It's a very depressing state of affairs. I do meander into Tom and Acko's room, and Mark and Dan's, but there really isn't much banter at this time of year. The football has finished, the summer hasn't began, none of us have our cars this year (Tom, James and Jibba are bringing this year) and the summer football/Olympics haven't began- which fast leaves exams the only topic of conversation that is still loosely "current." Even new film releases boils down to Troy and Day After Tomorrow, and they've been talked about more than a Jane Austen irony at a literary group.

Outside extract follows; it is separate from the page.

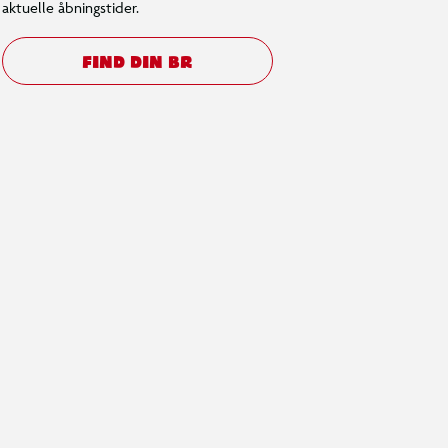
aktuelle åbningstider.
FIND DIN BR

So I spend most of my days cooked up in this room, staring at tattered revision notes and idly browsing the web looking for something of mild intrigue. As I've said before, after ten minutes of surfing the net you have read absolutely everything and done everything that holds any interest whatsoever.
I'm lucky because the winter exam revision coincided beautifully with coming home for a month. That month I had 20 kebabs, which goes some way to summarising what a fucking awesome Christmas holiday I had. I'm lucky because I have lots of friends here, even if they are a little pre-occupied with exams right now. I'm lucky because most weekends I'm away running, doing something I love. Training kills a good hour every day: An hour I'd otherwise be spending doing fuck all.
This year has gone like a blur, and I've had many high points and memories I'll never forget. Together we organised getting a house together early, nights out are great and my lecture schedule has been nothing short of easy.
But please don't mention the long, boring days. I know I've survived this long off the back of DC, but these exams have left me with nothing to break up the days. No lectures, no library, no long winter runs- no need to leave the room. Only the weekly shopping trip gets me out the room, besides training, and that's soul destroying. I can fully appreciate now why people leave Uni because there's nothing to do during the day, especially if you're in a catered hall. Because there's no communal kitchen or living room, a lot of them live like recluses, suffering what I am not only during exams, but the entire duration of their degree.
I count myself lucky now. At Christmas I got off lightly, and next year we'll have a living room and cars to go places. These three weeks have been a taster of what it's like to be unemployed, or on a degree living in catered halls. See all the forums out there? They're populated by loners who spend exactly all their time in solitude, along with all the MMORPG's, personals and chat rooms. When the internet is all you have to relax or entertain you, it can drive you crazy.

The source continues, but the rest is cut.